Moi aussi, sur cette page, avec de jolis mots tremblants, je peindrais, si vous le permettiez, les merveilles que votre robe me cache, et, peut-être, un jour, quand nous serons morts, quelque poète, achetant mon livre, pour quatre sous, sur les quais de Paris, sentirait ses mains tressaillir, en lisant combien vous étiez belle, — plus belle que ces Vénus illustres, — toute rougissante, toute peureuse, toute nue, dans mon fauteuil de damas bleu, ô Vénus du Palazzino !


XII

DÉCOUVERTE


Un instant, pour nouer son voile à sa tête blonde, elle est restée immobile, un genou ployé, le pied droit sur la dernière marche, le gauche dans la gondole.

Au-dessous d’elle, le canal dormait, lisse et clair comme un miroir.


* *

Maintenant, je sais qu’elle est brune et qu’elle se teint les cheveux.


XIII

I SONETTI LUSSURIOSI


— Le vilain livre ! m’a-t-elle dit, en me le rendant, ce matin… Vous aviez raison de ne pas vouloir me le prêter… Je n’en ai lu, d’ailleurs, que les quatre premières lignes. Cela m’a suffi !… Tenez… reprenez-le, vite ! Il me brûle les doigts !


* *

Francesco Marcolini, rival des Aldes, l’imprima. Marco-Antonio Raimondi, copiant Giulio Romano, l’orna de seize gravures.
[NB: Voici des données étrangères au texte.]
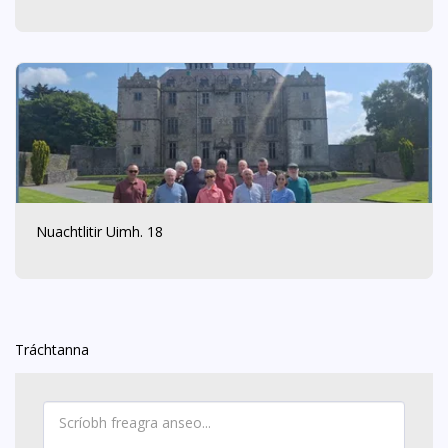
Nuachtlitir Uimh. 18
Tráchtanna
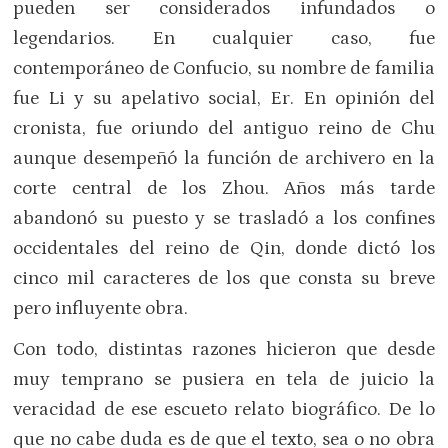
pueden ser considerados infundados o
legendarios. En cualquier caso, fue
contemporáneo de Confucio, su nombre de familia
fue Li y su apelativo social, Er. En opinión del
cronista, fue oriundo del antiguo reino de Chu
aunque desempeñó la función de archivero en la
corte central de los Zhou. Años más tarde
abandonó su puesto y se trasladó a los confines
occidentales del reino de Qin, donde dictó los
cinco mil caracteres de los que consta su breve
pero influyente obra.
Con todo, distintas razones hicieron que desde
muy temprano se pusiera en tela de juicio la
veracidad de ese escueto relato biográfico. De lo
que no cabe duda es de que el texto, sea o no obra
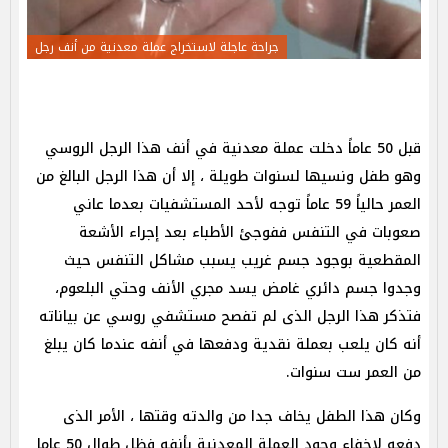
جراحة عاجلة لاستخراج عملة معدنية من أنف رجل
قبل 50 عاماً دخلت عملة معدنية في أنف هذا الرجل الروسي
وهو طفل ونسيها لسنوات طويلة ، إلا أن هذا الرجل البالغ من
العمر حالياً 59 عاماً توجه لأحد المستشفيات بعدما عاني
صعوبات في التنفس ففوجئ الأطباء بعد إجراء الأشعة
المقطعية بوجود جسم غريب يسبب مشاكل التنفس حيث
وجدوا جسم دائري غامض يسد مجري الأنف وحتي البلعوم،
فتذكر هذا الرجل الذى لم تفصح مستشفي روسي عن بياناته
أنه كان يلعب بعملة نقدية ودفعها في أنفه عندما كان يبلغ
من العمر ست سنوات.
وكان هذا الطفل يخاف جدا من والدته وقتها ، الأمر الذى
دفعه لإخفاء وجود العملة المعدنية بأنفه فظل طوال 50 عاما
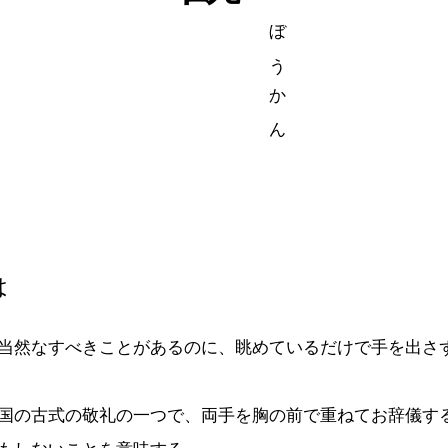
は
当然なすべきことがあるのに、眺めているだけで手を出さ
国の古式の敬礼の一つで、両手を胸の前で重ねてお辞儀す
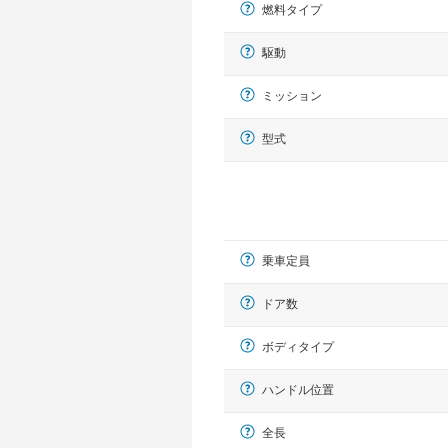
燃料タイプ
駆動
ミッション
型式
乗車定員
ドア数
ボディタイプ
ハンドル位置
全長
Mais quelle bouche, fine et fardée, dessina ce petit arc rose — encore humide — au bas de la dernière page ?


XIV

ESCARMOUCHES


Elle vient, chaque après-midi… Elle s’installe, elle est chez elle ; elle farfouille dans mes tiroirs, bouscule mon cabinet de toilette, ma chambre, mon studio, s’assied sur le coin de ma table, me prête, pour me distraire un peu, ses mains, ses bras, sa gorge, et, au moment de repartir, me donne, en pleurant, d’un seul baiser, toute son âme… Mais je ne sais pas encore s’il est exact, — comme elle me l’a raconté, — qu’elle ait, sur sa peau de nacre, trois signes noirs : le premier, au-dessus du genou ; le second, au sommet de la jambe ; le troisième…


XV

LE DISTIQUE


— C’est très simple, disait-elle… vous resterez avec moi, dans le cabinet de toilette… et, quand je sortirai de l’eau, vous me tendrez le peignoir, le gant de crin, la lavande, la pierre ponce. Seulement, nous fermerons les volets, pour que vous ne puissiez rien voir !
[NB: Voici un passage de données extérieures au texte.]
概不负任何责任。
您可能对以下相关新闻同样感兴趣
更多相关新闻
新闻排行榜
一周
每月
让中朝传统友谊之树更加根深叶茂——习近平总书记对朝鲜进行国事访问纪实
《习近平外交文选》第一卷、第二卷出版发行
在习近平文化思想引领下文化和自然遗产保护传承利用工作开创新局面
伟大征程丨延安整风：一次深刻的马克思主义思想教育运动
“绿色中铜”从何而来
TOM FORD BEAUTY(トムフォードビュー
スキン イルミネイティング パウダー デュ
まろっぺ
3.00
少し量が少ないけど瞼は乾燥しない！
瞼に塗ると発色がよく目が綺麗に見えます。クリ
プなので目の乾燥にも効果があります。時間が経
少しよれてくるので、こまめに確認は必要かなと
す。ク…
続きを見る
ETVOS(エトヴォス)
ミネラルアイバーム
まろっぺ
Mais, en badinant, je lui ai traduit deux beaux vers des Héroïdes :


Unda repercussae radiabat imagine Lunae
Et nitor in tacita nocte diurnus erat.


Et, du coup, elle a eu peur et, malgré les contrevents bien clos, n’a plus voulu prendre son bain.


INTERMEZZO



PETIT JOUR


Le canal et la Riva s’éveillent.

Avec le flot qui descend, des barques de pêcheurs s’en vont, nonchalantes, vers la mer voisine. Un peu de vent, dans leur voile peinte, palpite comme une gorge sous une blouse légère.

Devant l’hôtel, un gondolier matinal jette du maïs aux pigeons. Le marchand d’eau fraîche rince sa cruche et prépare son orangeade. Sur les dalles du pont del Vino, des pas de femme, cristallins et pressés, jouent un air d’harmonica.
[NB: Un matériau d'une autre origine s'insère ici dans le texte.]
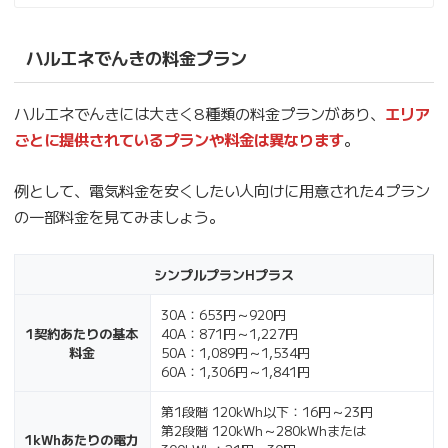
ハルエネでんきの料金プラン
ハルエネでんきには大きく8種類の料金プランがあり、
エリア
ごとに提供されているプランや料金は異なります
。
例として、電気料金を安くしたい人向けに用意された4プラン
の一部料金を見てみましょう。
シンプルプランHプラス
30A：653円～920円
1契約あたりの基本
40A：871円～1,227円
料金
50A：1,089円～1,534円
60A：1,306円～1,841円
第1段階 120kWh以下：16円～23円
第2段階 120kWh～280kWhまたは
1kWhあたりの電力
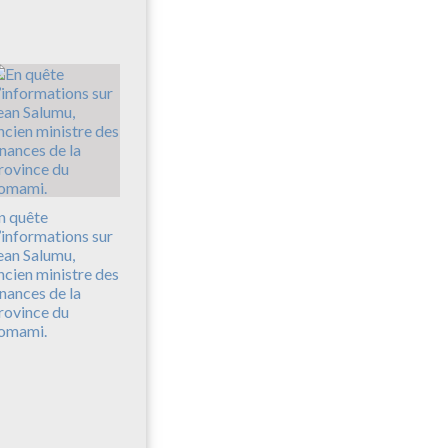
n quête
’informations sur
ean Salumu,
ncien ministre des
inances de la
rovince du
omami.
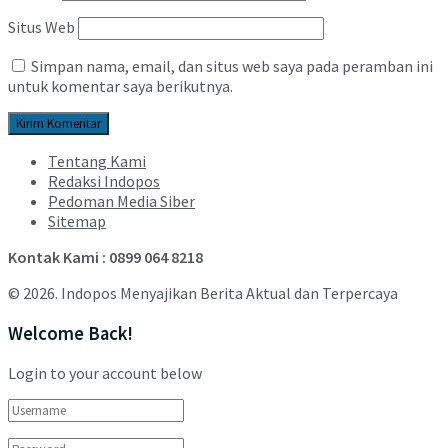
Situs Web
Simpan nama, email, dan situs web saya pada peramban ini
untuk komentar saya berikutnya.
Tentang Kami
Redaksi Indopos
Pedoman Media Siber
Sitemap
Kontak Kami : 0899 064 8218
© 2026. Indopos Menyajikan Berita Aktual dan Terpercaya
Welcome Back!
Login to your account below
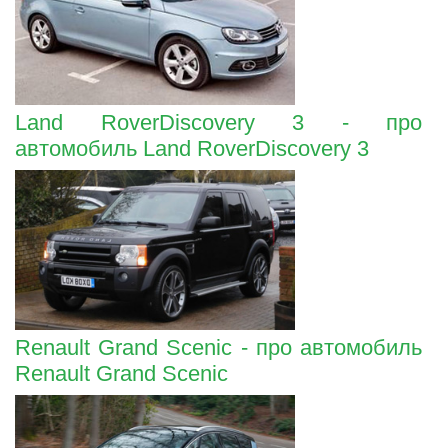
Land RoverDiscovery 3 - про
автомобиль Land RoverDiscovery 3
Renault Grand Scenic - про автомобиль
Renault Grand Scenic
L’aurore est un pastel rose et vert, accroché à la dernière étoile.


MIDI


Le soleil !
Ni nuages, ni azur…
Tout, là-haut, arde et flamboie.

La mer est bleue.
Le ciel a dû tomber dedans.


NOCTURNE


Autour de la serenata, sous le petit arc-en-ciel de ses lanternes tremblantes, les proues altières attendent, immobiles… Tout se tait… Seuls, par instants, le souffle d’un éventail, pareil au battement d’une aile… le murmure d’une robe étroite qu’un bas de soie frôle en dedans… le bruit furtif d’un baiser sur la peau fine d’un cou de femme…

Avertie et Floche sont là, et cette amante que M. de Régnier a faite si peureuse et si triste, et Antonia de Moldère, et celle pour qui je soupire, — assises sur les coussins de plume, habillées de satin mou, minces et blondes, les seins luisants sous l’écharpe tendue, et l’âme toute grande ouverte.


— L’Altalena ! crie-t-on aux chanteurs.

— Ciribiribin !

— Maria Mari !

— L’Ora Squisita, di Rinaldo Hahn ! supplie une voix pâmée.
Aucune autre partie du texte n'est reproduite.